Kegiatan reduce yang dilakukan adalah dengan meminta pedagang keliling untuk
mengurangi penggunaan plastik. Mereka menggunakan gelas atau panci. Makanan atau
minuman langsung ditempatkan ke tempat makan atau minum siswa.. Walaupun begitu,
bungkus plastik juga masih diperbolehkan, khususnya untuk minuman. Selanjutnya untuk
menampung sampah dari bungkus makanan/minuman tersebut, sekolah menyediakan tempat
sampah yang terdiri dari empat kategori: sampah plastik, sampah organik, sampah kertas, dan
sampah kaca/logam.

RECYCLE (MENGOLAH KEMBALI)

Kegiatan recycle diberlakukan untuk semua jenis sampah. Sampah plastik keras
sebgian dikelola menjadi bahan baku kegiatan ketrampilan atau prakarya. Di antaranya diolah
menjadi tempat tisu, sampul album, dan tempat koran. Sebagian lagi dikumpulkan untuk
dijual kepada pengepul. Sampah organik (daun dari pohon dan bungkus makanan) diolah
menggunakan komposter menjadi pupuk kompos. Pupuk ini digunakan untuk memupuk
tanaman yang ada di kompleks sekolah, baik tanaman hias, buah-buahan, maupun tanaman
palawija. Sampah kertas sebagian diolah untuk dijadikan bahan praktik prakarya
sebagaimana plastik tadi. Sebagian lainnya dikumpulkan dan dijual kepada pengepul.

REPLACE (PENGGANTIAN)

Kegiatan replace yang dilakukan adalah dengan meminta pedagang keliling untuk
mengurangi penggunaan plastik. Sebagai gantinya, mereka diminta menggunakan kertas atau
daun pisang sebagai bungkus. Dengan begitu, penggunaan plastik dapat ditekan dan
digantikan dengan kertas dan daun yang mudah diolah kembali.

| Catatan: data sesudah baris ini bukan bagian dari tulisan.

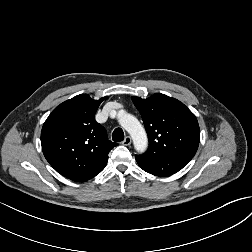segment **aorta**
I'll use <instances>...</instances> for the list:
<instances>
[{
    "label": "aorta",
    "mask_w": 252,
    "mask_h": 252,
    "mask_svg": "<svg viewBox=\"0 0 252 252\" xmlns=\"http://www.w3.org/2000/svg\"><path fill=\"white\" fill-rule=\"evenodd\" d=\"M119 122L132 137L135 149L138 152H144L147 148L148 139L145 129L138 119L131 114L123 112L119 117Z\"/></svg>",
    "instance_id": "762f6f07"
}]
</instances>
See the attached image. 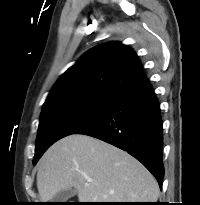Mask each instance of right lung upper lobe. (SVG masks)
Segmentation results:
<instances>
[{
	"mask_svg": "<svg viewBox=\"0 0 200 205\" xmlns=\"http://www.w3.org/2000/svg\"><path fill=\"white\" fill-rule=\"evenodd\" d=\"M145 79L133 49L109 42L87 51L55 83L43 108L80 96L116 99L128 88Z\"/></svg>",
	"mask_w": 200,
	"mask_h": 205,
	"instance_id": "right-lung-upper-lobe-1",
	"label": "right lung upper lobe"
}]
</instances>
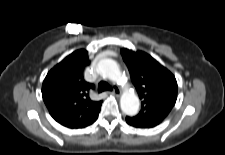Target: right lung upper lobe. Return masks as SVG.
Masks as SVG:
<instances>
[{
  "instance_id": "right-lung-upper-lobe-1",
  "label": "right lung upper lobe",
  "mask_w": 225,
  "mask_h": 155,
  "mask_svg": "<svg viewBox=\"0 0 225 155\" xmlns=\"http://www.w3.org/2000/svg\"><path fill=\"white\" fill-rule=\"evenodd\" d=\"M90 64L86 50H77L49 71L42 85V96L50 115L61 125L84 128L98 117L102 101H92L89 89L94 88L83 78Z\"/></svg>"
}]
</instances>
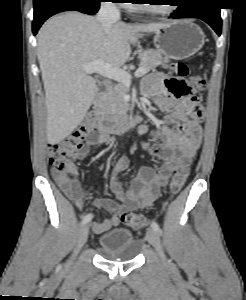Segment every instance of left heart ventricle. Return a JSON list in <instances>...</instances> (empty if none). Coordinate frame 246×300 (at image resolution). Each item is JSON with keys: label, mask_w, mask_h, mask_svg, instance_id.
Returning a JSON list of instances; mask_svg holds the SVG:
<instances>
[{"label": "left heart ventricle", "mask_w": 246, "mask_h": 300, "mask_svg": "<svg viewBox=\"0 0 246 300\" xmlns=\"http://www.w3.org/2000/svg\"><path fill=\"white\" fill-rule=\"evenodd\" d=\"M159 3H166V4H158V5H153L149 4V6L154 9V10H159V11H164L170 8V5H167L168 3H171V1H157Z\"/></svg>", "instance_id": "b2bd125f"}]
</instances>
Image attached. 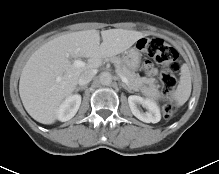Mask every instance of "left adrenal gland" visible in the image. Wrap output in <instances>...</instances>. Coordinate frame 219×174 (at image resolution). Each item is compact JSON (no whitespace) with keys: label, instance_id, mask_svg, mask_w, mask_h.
<instances>
[{"label":"left adrenal gland","instance_id":"obj_1","mask_svg":"<svg viewBox=\"0 0 219 174\" xmlns=\"http://www.w3.org/2000/svg\"><path fill=\"white\" fill-rule=\"evenodd\" d=\"M122 87L126 89L128 92H132L129 87L126 86V84L122 83Z\"/></svg>","mask_w":219,"mask_h":174}]
</instances>
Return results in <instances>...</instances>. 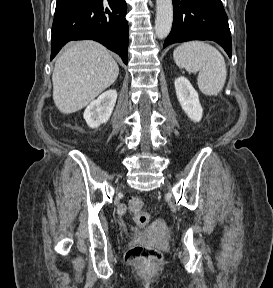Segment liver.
Returning <instances> with one entry per match:
<instances>
[{"instance_id":"6515ba94","label":"liver","mask_w":273,"mask_h":288,"mask_svg":"<svg viewBox=\"0 0 273 288\" xmlns=\"http://www.w3.org/2000/svg\"><path fill=\"white\" fill-rule=\"evenodd\" d=\"M119 67L109 51L94 41L70 43L55 62L53 100L63 114L77 112L112 85Z\"/></svg>"}]
</instances>
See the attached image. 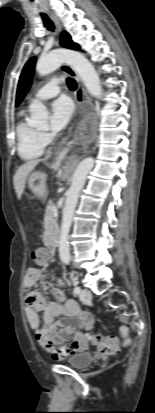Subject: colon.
<instances>
[{"instance_id": "obj_1", "label": "colon", "mask_w": 155, "mask_h": 413, "mask_svg": "<svg viewBox=\"0 0 155 413\" xmlns=\"http://www.w3.org/2000/svg\"><path fill=\"white\" fill-rule=\"evenodd\" d=\"M31 257L37 263H44L47 260V251L43 247H35L31 252ZM121 333L124 338L123 345L128 346L130 344L128 329L122 327ZM88 340L97 345L99 351L103 354H113L118 351V339L115 336H99L92 334H79L69 348L58 347L51 341H47L43 347L54 357L61 358L69 352L78 350L81 347V344Z\"/></svg>"}]
</instances>
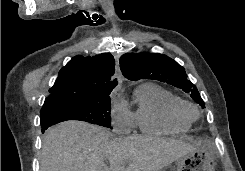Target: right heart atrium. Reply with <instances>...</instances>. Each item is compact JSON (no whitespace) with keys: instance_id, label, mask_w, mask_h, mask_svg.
<instances>
[{"instance_id":"d8ad5b80","label":"right heart atrium","mask_w":245,"mask_h":171,"mask_svg":"<svg viewBox=\"0 0 245 171\" xmlns=\"http://www.w3.org/2000/svg\"><path fill=\"white\" fill-rule=\"evenodd\" d=\"M111 124L116 132L127 133L133 125L132 114L117 96H112L110 104Z\"/></svg>"}]
</instances>
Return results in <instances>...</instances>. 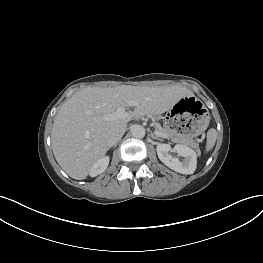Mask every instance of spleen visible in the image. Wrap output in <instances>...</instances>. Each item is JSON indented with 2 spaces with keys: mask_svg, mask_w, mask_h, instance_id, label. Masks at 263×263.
Listing matches in <instances>:
<instances>
[{
  "mask_svg": "<svg viewBox=\"0 0 263 263\" xmlns=\"http://www.w3.org/2000/svg\"><path fill=\"white\" fill-rule=\"evenodd\" d=\"M216 142V130L210 129L207 133L206 152L210 151Z\"/></svg>",
  "mask_w": 263,
  "mask_h": 263,
  "instance_id": "spleen-1",
  "label": "spleen"
}]
</instances>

REPLANT (PENANAMAN KEMBALI)

Kegiatan replant dilaksanakan di taman atau kebun sekolah. Di taman, pepohonan yang
sudah tua ditebang. Sebagai gantinya siswa diminta menanam pohon buah-buahan. Di
samping untuk perindang, buahnya dapat dinikmati. Di kebun sekolah, terdapat tanaman
perdu seperti ketela pohon, pisang, tomat, cabai, dan terung. Tiap kali pohon dicabut karena
sudah tua, diganti dengan tanaman baru agar lingkungan tetap segar dan produktif.

PIHAK YANG TERLIBAT

Secara umum, kegiatan di atas melibatkan siswa dengan bantuan guru. Untuk reuse,
siswa diawasi oleh kesiswaan dan wali kelasnya masing-masing. Untuk reduce dan replace,
sekolah melibatkan Urusan Humas dan tenaga Tata Usaha dalam menemui atau berdiskusi
dengan para penjual. Untuk recycle, siswa memanfaatkan barang bekas dipandu guru
Prakarya dan guru Ketrampilan. Sedangkan untuk pembuatan kompos dan pemanfaatannya
siswa didampingi oleh guru Ilmu Pengetahuan Alam. Untuk replant, siswa bersama-sama
guru dan karyawan melaksanakannya pada saat kerja bakti atau gotong-royong.

HASIL YANG DIPEROLEH

Kegiatan tersebut di atas cukup memberikan hasil positif bagi sekolah. Secara garis
besar, terdapat dua macam hasil, yaitu hasil langsung dan hasil tidak langsung. Hasil
langsung berupa uang atau benda, sedangkan hasil tidak langsung berupa tempat atau
kesempatan.

Hasil langsung yang diperoleh sekolah antara lain:

1. Hasil penjualan plastik, kertas, dan logam sampah terkumpul dalam bentuk uang. Dari
dana yang terkumpul, uang tersebut digunakan untuk melengkapi pembelian seragam
tonti sekolah dan bibit tanaman.
2. Hasil pemanfaatan plastik dan kertas menjadi bahan praktik berupa tempat tisu, tempat
kalender, sampun album foto, tempat pensil, alas teko, dsb.
3. Sampah makanan sisa atau sayuran dimanfaatkan sebagai makanan ikan yang ada di
kolam sekolah.
4. Hasil komposter berupa pupuk kompos digunakan untuk memupuk tanaman hias, buah-
buahan, dan sayur-sayuran.
5. Buah-buahan dan sayur-sayuran dipergunakan sebagai konsumsi pada kegiatan massal
sekolah, antara lain saat kerja bakti dan kamping pramuka.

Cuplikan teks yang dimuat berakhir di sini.